Sie inspizieren Turnhallen, Computerräume und Toiletten, nehmen die Lehrer ins Kreuzverhör, scheuchen ihre Kinder von einer Schnupperstunde in die nächste. Die perfekte Schule zu finden, ist für viele Eltern ein Mammutprojekt. Denn wer da einen Fehler macht, verpfuscht seinem Kind die gesamte Zukunft. Oder?

Ein dreiköpfiges Forscherteam der US-Universitäten MIT und Duke hat die Bedeutung von Eliteschulen für die Leistungen von Kindern empirisch untersucht und kommt zu erstaunlichen Ergebnissen: Die Bedeutung von Kaderschmieden wird massiv überschätzt. Kluge Kinder bringen die gleichen Leistungen, auch wenn sie auf einer normalen Schule sind.

In ihrer Fallstudie mit dem Titel Die Elite-Illusion konzentrieren sich die Ökonomen auf sechs Schulen in Boston und New York - so genannte "exam schools", die von der siebten oder neunten bis zur zwölften Klasse ausbilden.

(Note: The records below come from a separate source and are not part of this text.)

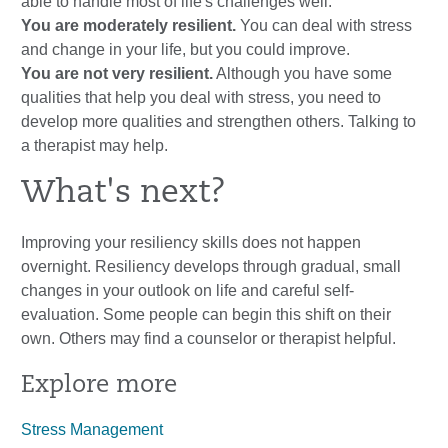
able to handle most of life's challenges well.
You are moderately resilient.
You can deal with stress
and change in your life, but you could improve.
You are not very resilient.
Although you have some
qualities that help you deal with stress, you need to
develop more qualities and strengthen others. Talking to
a therapist may help.
What's next?
Improving your resiliency skills does not happen
overnight. Resiliency develops through gradual, small
changes in your outlook on life and careful self-
evaluation. Some people can begin this shift on their
own. Others may find a counselor or therapist helpful.
Explore more
Stress Management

Diese dürfen sich - anders als die restlichen staatlichen Schulen - ihre Schüler in einem strengen Auswahlverfahren aussuchen. Diesen Eingangstests ("exams") haben sie auch ihren Namen zu verdanken.

Die "exam schools" in Boston und New York sind zum Teil mehrere Hundert Jahre alt und haben den Ruf, zu dem besten der USA zu gehören. Ihre Lehrpläne sind anspruchsvoll, und sie haben eine Ausstattung, von der normale Schulen nur träumen können. Hinzu kommt, dass wegen der strengen Auswahl das Leistungsniveau der Klassenkameraden sehr hoch ist. Viele Pädagogen sind überzeugt, dass Kinder nicht nur von den Lehrern, sondern auch von Mitschülern ("peers") viel lernen.

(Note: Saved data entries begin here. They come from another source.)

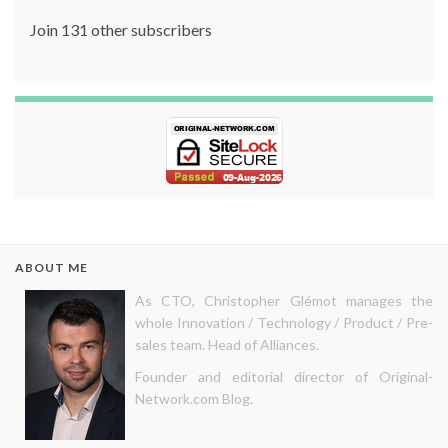
Join 131 other subscribers
ABOUT ME
As CTO, Christopher Glémot manages the
whole Innovation / Technology / Product / Pre-
sales team. Head of Alliances.
Founder and editorial director of Original-
Network.com Blog.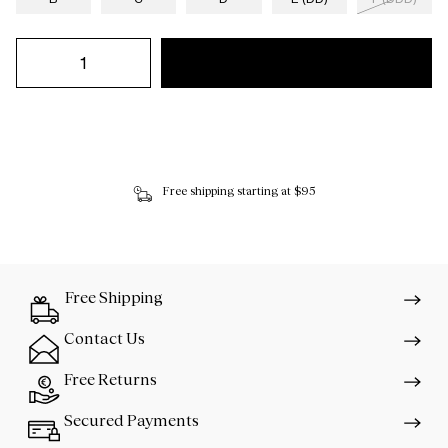
Free shipping starting at $95
Free Shipping
Contact Us
Free Returns
Secured Payments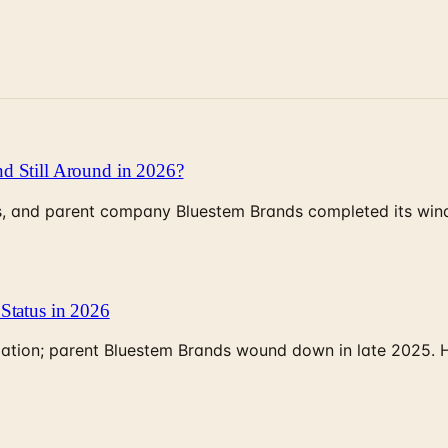
d Still Around in 2026?
, and parent company Bluestem Brands completed its wind-
Status in 2026
rculation; parent Bluestem Brands wound down in late 2025.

Um die Plätze der Eliteschulen herrscht daher beinharter Wettbewerb. "Auf den ersten Blick ist das verständlich", so die Forscher. "Egal, welchen Indikator man betrachtet, die Exam-School-Schüler sind den Schülern auf anderen staatlichen Schulen weit voraus."

Schüler aus ethnischen Minderheiten profitieren

Um den Effekt der Schulen zu messen, haben die Ökonomen eine clevere Methode ausgeklügelt: Sie vergleichen Schüler, die gerade noch von den "exam schools" angenommen wurden, mit solchen, die ganz knapp abgelehnt wurden und auf eine normale Schule gehen mussten. Beide Gruppen bringen also ganz ähnliche Vorkenntnisse mit. Den Bildungserfolg messen die Ökonomen an den Leistungen, die die Schüler in zentralen Abschlussprüfungen erbringen, und an ihrem Abschneiden bei einem landesweiten Zulassungstest für Universitäten ("SAT score").

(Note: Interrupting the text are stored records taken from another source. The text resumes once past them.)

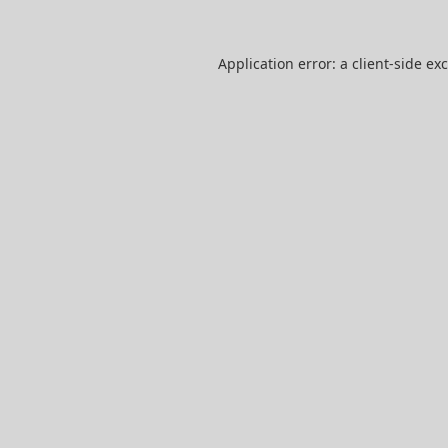
Application error: a
client
-side ex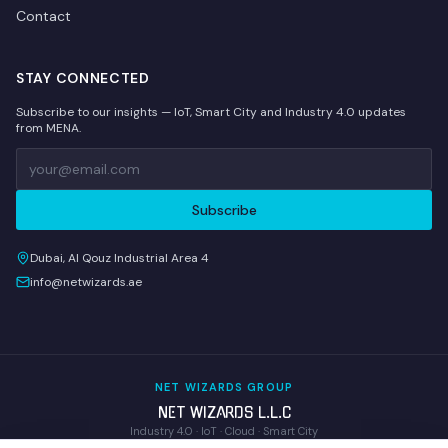
Contact
STAY CONNECTED
Subscribe to our insights — IoT, Smart City and Industry 4.0 updates
from MENA.
Subscribe
Dubai, Al Qouz Industrial Area 4
info@netwizards.ae
NET WIZARDS GROUP
NET WIZARDS L.L.C
Industry 4.0 · IoT · Cloud · Smart City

Die Ergebnisse sind verblüffend: Es gibt so gut wie keine Unterschiede zwischen den Leistungen beider Gruppen. "Trotz des Lernens mit deutlich leistungsstärkeren Mitschülern und eines wesentlich herausfordernderen Curriculums schneiden die Schüler von Eliteschulen bei einer Vielzahl von standardisierten Tests nicht besser ab", lautet das Fazit der Arbeit.

Wer eine Kaderschmiede besucht hat, könne zwar mit sehr guten Leistungen aufwarten - diese hätte er aber in aller Regel auch dann erbracht, wenn er auf eine ganz normale Schule gegangen wäre, so die zentrale Botschaft der Studie. Dass Eliteschulen leistungsstärkere Absolventen hätten, liege daran, dass sie sich die besten Schüler aussuchten - und nicht daran, dass sie ihnen später mehr beibrächten.

Eine Ausnahme sind Schüler, die aus ethnischen Minderheiten kommen - zumindest in Boston haben diese etwas bessere Englischleistungen. Dieser Befund stützt Ergebnisse anderer Studien, die zeigen: Bei leistungsschwächeren Kindern aus der Unterschicht hat eine gezielte Förderung deutlich positive Effekte auf die Schulleistungen.